WHAT THE TASK ASKS — Give a verbatim copy of the data, leaving the pictures out.

[Saved data entries]

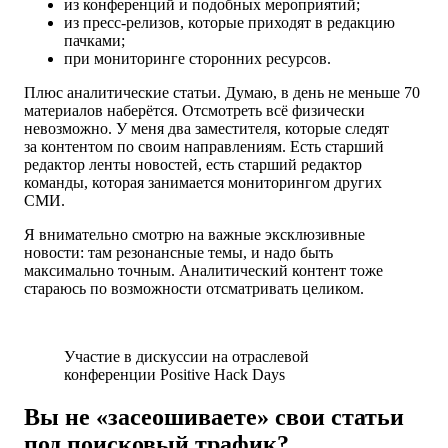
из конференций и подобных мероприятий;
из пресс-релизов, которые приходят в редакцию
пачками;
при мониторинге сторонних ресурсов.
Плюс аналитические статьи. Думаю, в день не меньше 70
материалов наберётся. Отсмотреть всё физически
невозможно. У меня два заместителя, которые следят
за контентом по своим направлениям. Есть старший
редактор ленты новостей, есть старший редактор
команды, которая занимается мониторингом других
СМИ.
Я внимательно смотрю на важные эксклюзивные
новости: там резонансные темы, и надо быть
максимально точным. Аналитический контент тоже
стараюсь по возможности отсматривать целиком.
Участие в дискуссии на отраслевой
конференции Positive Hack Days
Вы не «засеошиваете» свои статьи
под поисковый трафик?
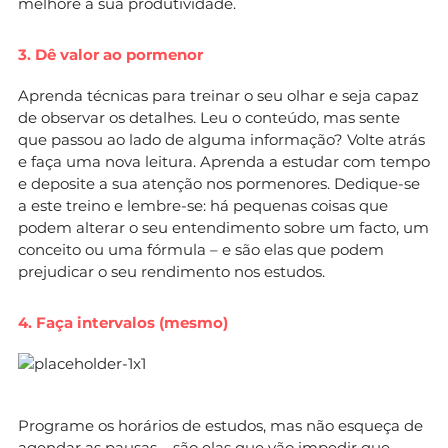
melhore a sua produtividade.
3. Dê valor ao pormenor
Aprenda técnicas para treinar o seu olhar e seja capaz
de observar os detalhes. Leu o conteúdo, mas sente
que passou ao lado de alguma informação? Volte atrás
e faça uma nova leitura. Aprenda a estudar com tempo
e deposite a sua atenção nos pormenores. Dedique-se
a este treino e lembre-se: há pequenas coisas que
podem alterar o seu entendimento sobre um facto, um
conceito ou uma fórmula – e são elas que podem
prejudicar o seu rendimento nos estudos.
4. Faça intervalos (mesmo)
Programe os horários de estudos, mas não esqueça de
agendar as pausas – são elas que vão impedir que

RESULT OF THIS TASK —
из конференций и подобных мероприятий;
из пресс-релизов, которые приходят в редакцию
пачками;
при мониторинге сторонних ресурсов.
Плюс аналитические статьи. Думаю, в день не меньше 70
материалов наберётся. Отсмотреть всё физически
невозможно. У меня два заместителя, которые следят
за контентом по своим направлениям. Есть старший
редактор ленты новостей, есть старший редактор
команды, которая занимается мониторингом других
СМИ.
Я внимательно смотрю на важные эксклюзивные
новости: там резонансные темы, и надо быть
максимально точным. Аналитический контент тоже
стараюсь по возможности отсматривать целиком.
Участие в дискуссии на отраслевой
конференции Positive Hack Days
Вы не «засеошиваете» свои статьи
под поисковый трафик?
melhore a sua produtividade.
3. Dê valor ao pormenor
Aprenda técnicas para treinar o seu olhar e seja capaz
de observar os detalhes. Leu o conteúdo, mas sente
que passou ao lado de alguma informação? Volte atrás
e faça uma nova leitura. Aprenda a estudar com tempo
e deposite a sua atenção nos pormenores. Dedique-se
a este treino e lembre-se: há pequenas coisas que
podem alterar o seu entendimento sobre um facto, um
conceito ou uma fórmula – e são elas que podem
prejudicar o seu rendimento nos estudos.
4. Faça intervalos (mesmo)
Programe os horários de estudos, mas não esqueça de
agendar as pausas – são elas que vão impedir que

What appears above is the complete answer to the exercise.